Wisconsin workers could be partially laid-off and still collect unemployment benefits, under a bill passed by the state Assembly yesterday. On a vote of 74-22, the Assembly agreed to give employers more flexibility under the unemployment compensation rules. It would let bosses reduce work hours for all workers in a certain group, instead of having to lay off just a few. The measure would bring in federal money to implement the change, and to pay workers’ benefits. Speaker Robin Vos (R-Burlington) said it would protect at least some employees from full layoffs, and put more money in employees’ pockets throughout the state. But Republicans eliminated a provision endorsed by the Unemployment Insurance Advisory Council. It would have warned employers to abide by collective bargaining agreements in designing their work reductions. Republicans said the warning is not necessary, because the law already requires companies to respect union agreements. The bill now goes to the Senate.

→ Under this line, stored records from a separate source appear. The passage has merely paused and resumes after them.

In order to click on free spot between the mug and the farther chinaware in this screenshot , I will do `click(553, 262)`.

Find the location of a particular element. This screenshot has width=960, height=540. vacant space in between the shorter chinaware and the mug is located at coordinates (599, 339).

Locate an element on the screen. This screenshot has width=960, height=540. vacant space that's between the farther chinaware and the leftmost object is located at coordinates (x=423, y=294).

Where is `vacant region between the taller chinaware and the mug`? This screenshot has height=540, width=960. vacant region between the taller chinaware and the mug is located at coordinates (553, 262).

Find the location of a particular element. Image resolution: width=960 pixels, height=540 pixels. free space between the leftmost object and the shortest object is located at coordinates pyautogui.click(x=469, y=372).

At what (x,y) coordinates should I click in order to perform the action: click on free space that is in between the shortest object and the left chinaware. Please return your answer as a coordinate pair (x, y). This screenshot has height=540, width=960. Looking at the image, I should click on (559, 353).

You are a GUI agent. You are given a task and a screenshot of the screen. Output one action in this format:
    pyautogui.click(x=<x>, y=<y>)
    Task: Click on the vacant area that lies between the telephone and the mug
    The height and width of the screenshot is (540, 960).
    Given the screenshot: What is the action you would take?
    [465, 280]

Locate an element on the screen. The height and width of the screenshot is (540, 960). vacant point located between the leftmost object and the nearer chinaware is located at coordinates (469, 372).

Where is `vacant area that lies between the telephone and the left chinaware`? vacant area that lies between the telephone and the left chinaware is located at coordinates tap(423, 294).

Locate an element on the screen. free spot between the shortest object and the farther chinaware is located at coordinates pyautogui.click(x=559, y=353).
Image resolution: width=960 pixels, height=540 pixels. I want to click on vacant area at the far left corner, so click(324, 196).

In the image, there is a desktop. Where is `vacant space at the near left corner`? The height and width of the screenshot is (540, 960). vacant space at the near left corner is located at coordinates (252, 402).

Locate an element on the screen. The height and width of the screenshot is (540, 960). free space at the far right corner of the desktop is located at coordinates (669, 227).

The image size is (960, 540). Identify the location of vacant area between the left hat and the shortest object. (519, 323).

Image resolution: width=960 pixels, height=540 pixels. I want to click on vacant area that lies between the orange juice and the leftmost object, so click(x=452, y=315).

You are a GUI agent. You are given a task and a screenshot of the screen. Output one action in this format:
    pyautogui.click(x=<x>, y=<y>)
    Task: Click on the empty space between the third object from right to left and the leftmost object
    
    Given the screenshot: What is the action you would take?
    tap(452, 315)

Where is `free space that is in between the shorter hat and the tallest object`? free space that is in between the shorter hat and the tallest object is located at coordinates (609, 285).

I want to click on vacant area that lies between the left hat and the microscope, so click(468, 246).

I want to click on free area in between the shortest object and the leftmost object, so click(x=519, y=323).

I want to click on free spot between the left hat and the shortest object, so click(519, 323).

Wisconsin Republicans helped the U.S. House vote to avert a federal government shutdown on March 27th. Their bill also gives the military and its veterans more flexibility to deal with the short-term automatic spending cuts which took effect last Friday. The House passed the GOP package 267-151 yesterday. Fifty-three Democrats voted yes, but Wisconsin’s three Democrats were not among them. All five of the state’s Republicans voted in favor of the bill, which extends federal funding authority until the end of the current fiscal year on September 30th. Most Democrats, meanwhile, sought their own bill that included tax increases. And President Obama had dinner last night with a dozen GOP senators to seek support for a bi-partisan plan that includes tax hikes. House Budget Chairman Paul Ryan of Janesville said he expects some kind of deal this summer, after the debate hits a “crescendo.” The Republican Ryan said the two parties would have to talk eventually about delaying a debt crisis and quote, “how to save this country from a fiscal train wreck that’s coming.” Ryan said he spoke with the president a few days ago, but did not give details.

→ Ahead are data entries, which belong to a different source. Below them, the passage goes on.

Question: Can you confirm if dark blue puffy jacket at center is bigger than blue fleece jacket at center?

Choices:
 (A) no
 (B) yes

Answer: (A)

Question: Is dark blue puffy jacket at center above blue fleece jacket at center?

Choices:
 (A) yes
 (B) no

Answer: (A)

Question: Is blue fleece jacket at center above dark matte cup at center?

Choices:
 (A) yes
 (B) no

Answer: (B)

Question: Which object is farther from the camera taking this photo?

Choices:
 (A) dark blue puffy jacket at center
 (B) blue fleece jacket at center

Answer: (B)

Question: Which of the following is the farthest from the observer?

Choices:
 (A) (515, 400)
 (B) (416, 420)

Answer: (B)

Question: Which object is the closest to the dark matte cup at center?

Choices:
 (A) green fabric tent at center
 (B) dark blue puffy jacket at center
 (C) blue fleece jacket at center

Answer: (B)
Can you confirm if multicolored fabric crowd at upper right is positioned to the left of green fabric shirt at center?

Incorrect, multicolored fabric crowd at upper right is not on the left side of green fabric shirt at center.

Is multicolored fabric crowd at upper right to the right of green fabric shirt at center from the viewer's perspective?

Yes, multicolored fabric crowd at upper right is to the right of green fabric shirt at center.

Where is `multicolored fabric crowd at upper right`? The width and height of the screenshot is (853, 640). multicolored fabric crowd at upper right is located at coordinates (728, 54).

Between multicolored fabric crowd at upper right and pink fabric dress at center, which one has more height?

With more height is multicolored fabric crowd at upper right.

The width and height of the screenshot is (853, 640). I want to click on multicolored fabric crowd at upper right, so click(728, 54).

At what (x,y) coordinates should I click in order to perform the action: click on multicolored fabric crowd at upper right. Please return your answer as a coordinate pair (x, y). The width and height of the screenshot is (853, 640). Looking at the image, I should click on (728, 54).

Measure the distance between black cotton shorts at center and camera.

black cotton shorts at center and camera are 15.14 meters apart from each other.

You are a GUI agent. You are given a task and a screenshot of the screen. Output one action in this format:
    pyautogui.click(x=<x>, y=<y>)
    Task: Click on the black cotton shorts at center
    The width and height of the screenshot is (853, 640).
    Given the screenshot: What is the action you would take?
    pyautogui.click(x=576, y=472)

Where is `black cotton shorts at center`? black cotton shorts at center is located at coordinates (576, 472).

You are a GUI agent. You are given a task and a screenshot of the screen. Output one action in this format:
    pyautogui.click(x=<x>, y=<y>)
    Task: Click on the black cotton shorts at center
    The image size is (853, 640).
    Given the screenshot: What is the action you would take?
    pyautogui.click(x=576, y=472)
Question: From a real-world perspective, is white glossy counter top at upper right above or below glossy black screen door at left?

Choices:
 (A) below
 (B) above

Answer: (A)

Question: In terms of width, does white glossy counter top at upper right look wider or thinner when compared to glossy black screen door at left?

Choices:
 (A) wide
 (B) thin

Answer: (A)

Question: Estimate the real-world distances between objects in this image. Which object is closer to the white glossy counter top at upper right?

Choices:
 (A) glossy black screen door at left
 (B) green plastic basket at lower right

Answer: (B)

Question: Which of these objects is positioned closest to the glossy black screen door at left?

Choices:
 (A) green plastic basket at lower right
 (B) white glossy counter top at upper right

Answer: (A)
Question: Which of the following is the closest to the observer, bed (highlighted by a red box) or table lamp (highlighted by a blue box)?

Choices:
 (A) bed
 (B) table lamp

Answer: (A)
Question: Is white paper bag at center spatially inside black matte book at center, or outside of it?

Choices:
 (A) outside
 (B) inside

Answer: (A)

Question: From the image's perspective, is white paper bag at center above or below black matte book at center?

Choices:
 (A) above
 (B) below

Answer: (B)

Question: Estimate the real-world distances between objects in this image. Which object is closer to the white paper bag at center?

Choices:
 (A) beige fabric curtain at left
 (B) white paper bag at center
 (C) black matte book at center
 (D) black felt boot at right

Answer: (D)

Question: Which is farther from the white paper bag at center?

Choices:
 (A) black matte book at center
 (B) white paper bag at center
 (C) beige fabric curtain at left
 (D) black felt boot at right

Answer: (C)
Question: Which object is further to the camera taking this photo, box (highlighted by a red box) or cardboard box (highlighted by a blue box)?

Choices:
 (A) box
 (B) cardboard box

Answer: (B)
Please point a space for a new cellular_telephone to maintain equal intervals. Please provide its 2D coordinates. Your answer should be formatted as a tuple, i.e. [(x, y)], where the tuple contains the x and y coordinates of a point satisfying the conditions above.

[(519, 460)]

Wisconsin State Senate leaders say Governor Scott Walker will not get the full expansion of private school vouchers that he proposed in the next state budget. Republican Senate Majority Leader Scott Fitzgerald said he arranged a meeting this week with Walker aides, Assembly leaders, and voucher school officials to see if a compromise could be worked out. That was after most GOP senators shied away from the governor’s plan to let students in Madison, Green Bay, and seven other new school districts use tax-funded vouchers to attend private schools, as an option to low-performing public schools that would lose state aid. Senate President Mike Ellis of Neenah says a number of Republicans want the issue dealt with separately, and not in the massive budget. Ellis said GOP senators are especially against letting disabled students around the state get private school vouchers. Some parents of those youngsters have said their kids would lose federal protections if they left the public system. Walker’s office says it will keep working with lawmakers on the subject. Assembly Speaker Robin Vos of Burlington said his majority Republicans remain committed to expanding voucher schools.
Both candidates for the Wisconsin Supreme Court say they’d like to see public financing come back for judicial races. It’s a rare point-of-agreement between incumbent Pat Roggensack and her challenger Ed Fallone. And it came yesterday when they appeared together at a meeting of the Madison Rotary Club. A separate public financing system for court races was adopted a few years ago, and it was used for the first time in 2011 when Justice David Prosser defeated JoAnne Kloppenburg. The system was hailed as a way to get special interests to stop trying to influence justice – but a lawsuit claimed that it violated the First Amendment. Lawmakers eliminated the public financing later in 2011, before the lawsuit could be ruled upon. Roggensack said after yesterday’s forum that enough public money should be provided to counter special interests which are allowed to advertise under the U.S. Supreme Court’s Citizens United decision from 2010. Fallone criticized Roggensack for voting in favor of a State Supreme Court rule which lets judges act on cases involving parties which gave money to their campaigns.